Even so, Schoenberg’s orchestration of the two middle movements is engagingly sensitive in some places and highly imaginative in others. The way in which the horns take over the persistent triplet figure from the strings in the outer sections of the C minor Intermezzo is just one of many subtly felicitous touches of colour. The warm embrace by horns and cellos of the graceful second theme is worthy of the old master himself. As Schoenberg was the first to admit, however, Brahms’s characteristic broken-chord piano figurations gave him trouble: the animato middle section of the Intermezzo is an example of that, ingeniously rendered though it is. There are sensational ideas too, as in the martial middle section of the E flat major Andante con moto, and moving ones, as when the oboe introduces its expressive C major version of the main theme of the movement at the end of that section. Schoenberg’s use of horn and oboe is nearly always convincingly Brahmsian, his shrill treatment of the trumpets less so, his liking for percussion colours hardly ever.
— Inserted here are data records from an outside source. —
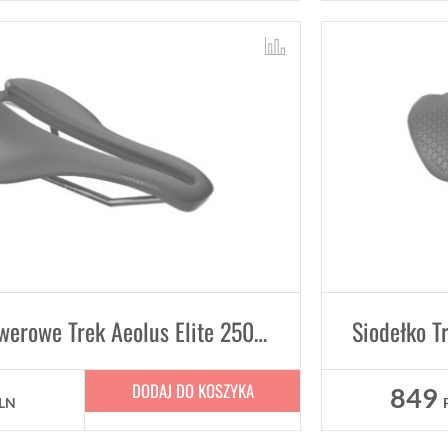
Siodełko rowerowe Trek Aeolus Elite 250mm x 145mm
DODAJ DO KOSZYKA
849
LN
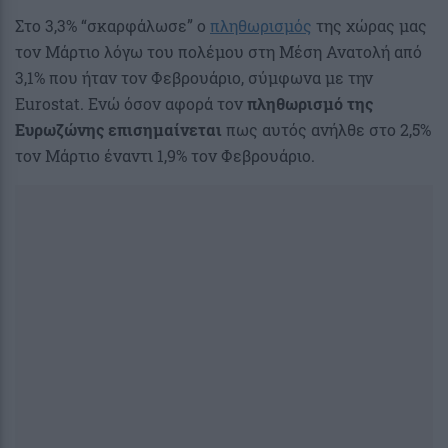
Στο 3,3% “σκαρφάλωσε” ο
πληθωρισμός
της χώρας μας
τον Μάρτιο λόγω του πολέμου στη Μέση Ανατολή από
3,1% που ήταν τον Φεβρουάριο, σύμφωνα με την
Eurostat. Ενώ όσον αφορά τον
πληθωρισμό της
Ευρωζώνης επισημαίνεται
πως αυτός ανήλθε στο 2,5%
τον Μάρτιο έναντι 1,9% τον Φεβρουάριο.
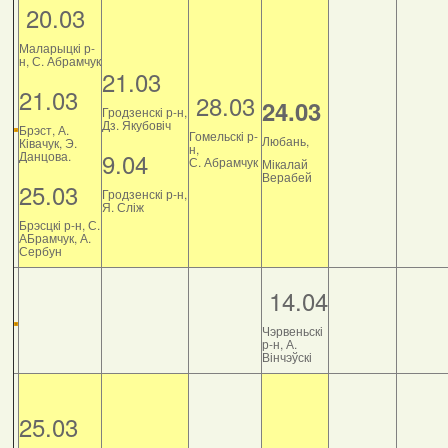
20.03
Маларыцкі р-
н, С. Абрамчук
21.03
21.03
28.03
24.03
Гродзенскі р-н,
Дз. Якубовіч
Брэст, А.
Гомельскі р-
Любань,
Ківачук, Э.
н,
9.04
Данцова.
С. Абрамчук
Мікалай
Верабей
25.03
Гродзенскі р-н,
Я. Сліж
Брэсцкі р-н, С.
АБрамчук, А.
Сербун
14.04
Чэрвеньскі
р-н, А.
Вінчэўскі
25.03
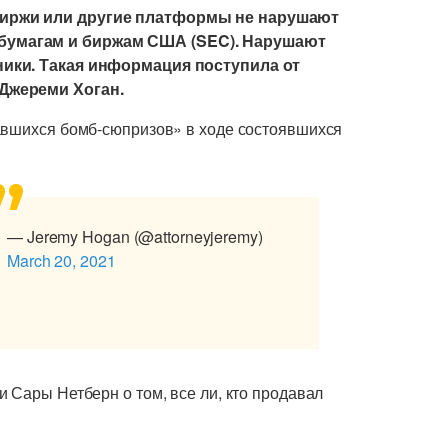
биржи или другие платформы не нарушают
бумагам и биржам США (SEC)
. Нарушают
ник
и
.
Такая информация поступила от
 Джереми Хоган.
авшихся бомб-сюпризов» в ходе состоявшихся
— Jeremy Hogan (@attorneyjeremy)
March 20, 2021
и
Сар
ы
Нетберн
о том,
все ли, кто продавал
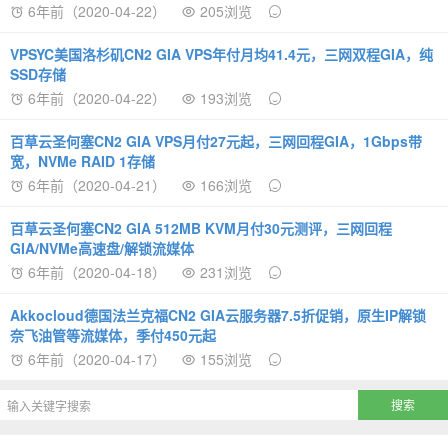
6年前（2020-04-22）
205浏览
VPSYC美国洛杉矶CN2 GIA VPS年付月均41.4元，三网双程GIA，纯
SSD存储
6年前（2020-04-22）
193浏览
百草云圣何塞CN2 GIA VPS月付27元起，三网回程GIA，1Gbps带
宽，NVMe RAID 1存储
6年前（2020-04-21）
166浏览
百草云圣何塞CN2 GIA 512MB KVM月付30元测评，三网回程
GIA/NVMe高速盘/解锁流媒体
6年前（2020-04-18）
231浏览
Akkocloud德国法兰克福CN2 GIA云服务器7.5折促销，原生IP解锁
奈飞油管等流媒体，季付450元起
6年前（2020-04-17）
155浏览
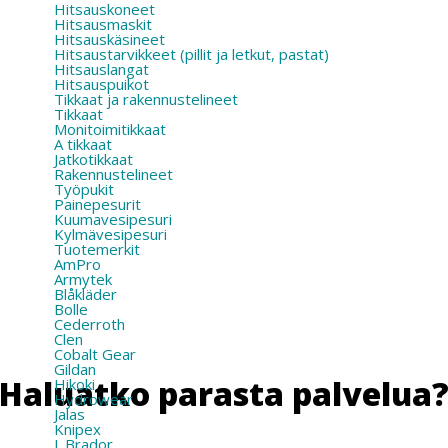
Hitsauskoneet
Hitsausmaskit
Hitsauskäsineet
Hitsaustarvikkeet (pillit ja letkut, pastat)
Hitsauslangat
Hitsauspuikot
Tikkaat ja rakennustelineet
Tikkaat
Monitoimitikkaat
A tikkaat
Jatkotikkaat
Rakennustelineet
Työpukit
Painepesurit
Kuumavesipesuri
Kylmävesipesuri
Tuotemerkit
AmPro
Armytek
Blåkläder
Bolle
Cederroth
Clen
Cobalt Gear
Gildan
Haluatko parasta palvelua
Hikoki
Hydrowear
Jalas
Knipex
L.Brador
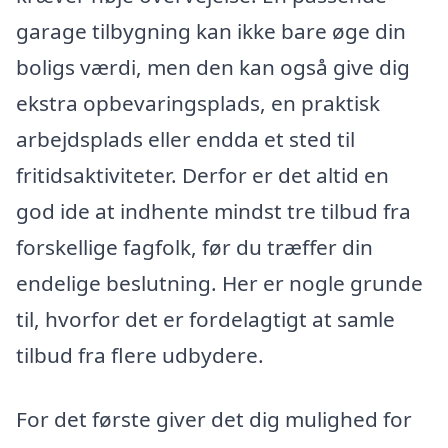
garage tilbygning kan ikke bare øge din
boligs værdi, men den kan også give dig
ekstra opbevaringsplads, en praktisk
arbejdsplads eller endda et sted til
fritidsaktiviteter. Derfor er det altid en
god ide at indhente mindst tre tilbud fra
forskellige fagfolk, før du træffer din
endelige beslutning. Her er nogle grunde
til, hvorfor det er fordelagtigt at samle
tilbud fra flere udbydere.
For det første giver det dig mulighed for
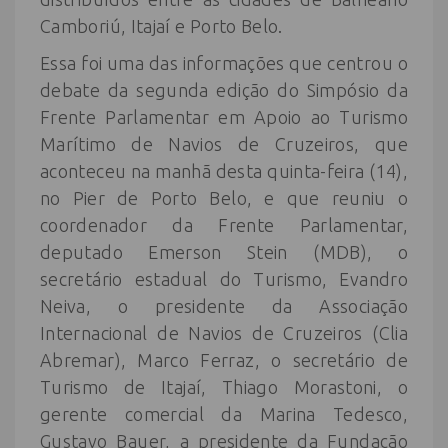
Camboriú, Itajaí e Porto Belo.
Essa foi uma das informações que centrou o
debate da segunda edição do Simpósio da
Frente Parlamentar em Apoio ao Turismo
Marítimo de Navios de Cruzeiros, que
aconteceu na manhã desta quinta-feira (14),
no Pier de Porto Belo, e que reuniu o
coordenador da Frente Parlamentar,
deputado Emerson Stein (MDB), o
secretário estadual do Turismo, Evandro
Neiva, o presidente da Associação
Internacional de Navios de Cruzeiros (Clia
Abremar), Marco Ferraz, o secretário de
Turismo de Itajaí, Thiago Morastoni, o
gerente comercial da Marina Tedesco,
Gustavo Bauer, a presidente da Fundação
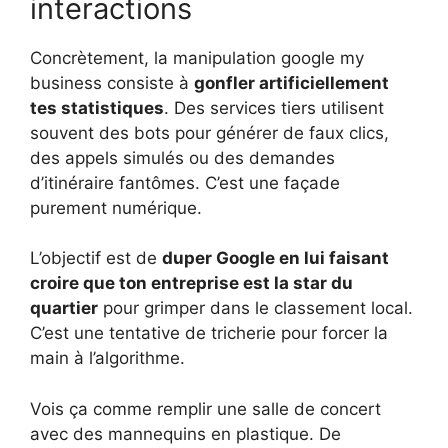
interactions
Concrètement, la manipulation google my
business consiste à
gonfler artificiellement
tes statistiques
. Des services tiers utilisent
souvent des bots pour générer de faux clics,
des appels simulés ou des demandes
d’itinéraire fantômes. C’est une façade
purement numérique.
L’objectif est de
duper Google en lui faisant
croire que ton entreprise est la star du
quartier
pour grimper dans le classement local.
C’est une tentative de tricherie pour forcer la
main à l’algorithme.
Vois ça comme remplir une salle de concert
avec des mannequins en plastique. De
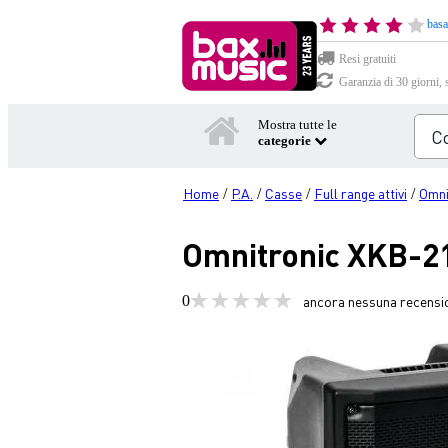
basa
Resi gratuiti
Garanzia di 30 giorni, 
Mostra tutte le
categorie
Home
P.A.
Casse
Full range attivi
Omni
/
/
/
/
Omnitronic XKB-21
0
ancora nessuna recensi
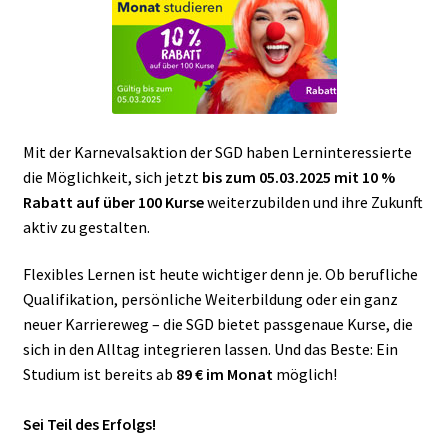
Mit der Karnevalsaktion der SGD haben Lerninteressierte
die Möglichkeit, sich jetzt
bis zum 05.03.2025 mit
10 %
Rabatt
auf über 100 Kurse
weiterzubilden und ihre Zukunft
aktiv zu gestalten.
Flexibles Lernen ist heute wichtiger denn je. Ob berufliche
Qualifikation, persönliche Weiterbildung oder ein ganz
neuer Karriereweg – die SGD bietet passgenaue Kurse, die
sich in den Alltag integrieren lassen. Und das Beste: Ein
Studium ist bereits ab
89 € im Monat
möglich!
Sei Teil des Erfolgs!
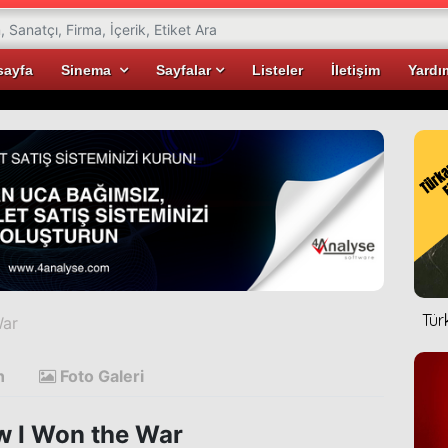
sayfa
Sinema
Sayfalar
Listeler
İletişim
Yardı
Tür
War
n
Foto Galeri
 I Won the War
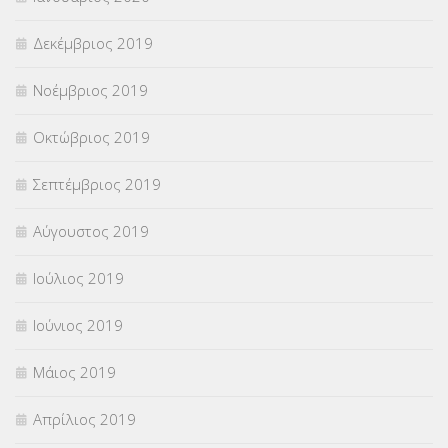
Δεκέμβριος 2019
Νοέμβριος 2019
Οκτώβριος 2019
Σεπτέμβριος 2019
Αύγουστος 2019
Ιούλιος 2019
Ιούνιος 2019
Μάιος 2019
Απρίλιος 2019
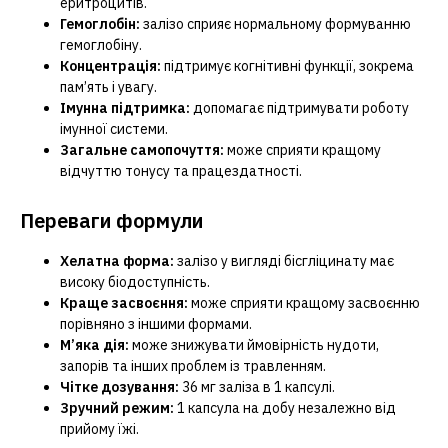
еритроцитів.
Гемоглобін:
залізо сприяє нормальному формуванню
гемоглобіну.
Концентрація:
підтримує когнітивні функції, зокрема
пам’ять і увагу.
Імунна підтримка:
допомагає підтримувати роботу
імунної системи.
Загальне самопочуття:
може сприяти кращому
відчуттю тонусу та працездатності.
Переваги формули
Хелатна форма:
залізо у вигляді бісгліцинату має
високу біодоступність.
Краще засвоєння:
може сприяти кращому засвоєнню
порівняно з іншими формами.
М’яка дія:
може знижувати ймовірність нудоти,
запорів та інших проблем із травленням.
Чітке дозування:
36 мг заліза в 1 капсулі.
Зручний режим:
1 капсула на добу незалежно від
прийому їжі.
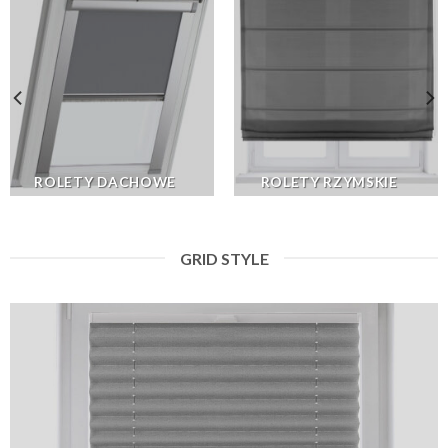
ROLETY DACHOWE
ROLETY RZYMSKIE
GRID STYLE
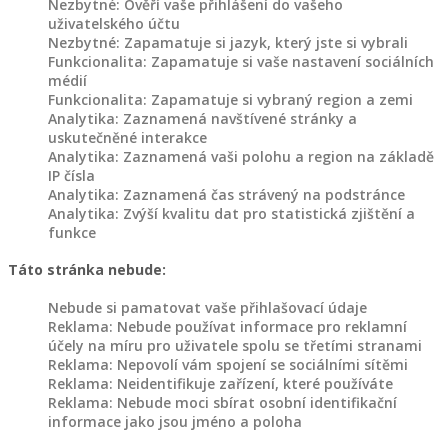
Nezbytné: Ověří vaše přihlášení do vašeho
uživatelského účtu
Nezbytné: Zapamatuje si jazyk, který jste si vybrali
Funkcionalita: Zapamatuje si vaše nastavení sociálních
médií
Funkcionalita: Zapamatuje si vybraný region a zemi
Analytika: Zaznamená navštívené stránky a
uskutečněné interakce
Analytika: Zaznamená vaši polohu a region na základě
IP čísla
Analytika: Zaznamená čas strávený na podstránce
Analytika: Zvýší kvalitu dat pro statistická zjištění a
funkce
Táto stránka nebude:
Nebude si pamatovat vaše přihlašovací údaje
Reklama: Nebude používat informace pro reklamní
účely na míru pro uživatele spolu se třetími stranami
Reklama: Nepovolí vám spojení se sociálními sítěmi
Reklama: Neidentifikuje zařízení, které používáte
Reklama: Nebude moci sbírat osobní identifikační
informace jako jsou jméno a poloha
Just how seriously Schoenberg intended his version of the last movement, it is difficult to judge. He was not normally given to levity in his music-making but the occasionally over-the-top treatment of some passages in this already ebullient gypsy rondo - not least from the clarinet (originally piano) cadenza onwards - is irresistibly comic to some ears. The reversion to Brahms’s string-trio scoring at one point is particularly witty, the use of xylophone and glockenspiel particularly extravagant.
Gerald Larner©2002
From Gerald Larner’s files: “Quartet/piano/Schoenberg”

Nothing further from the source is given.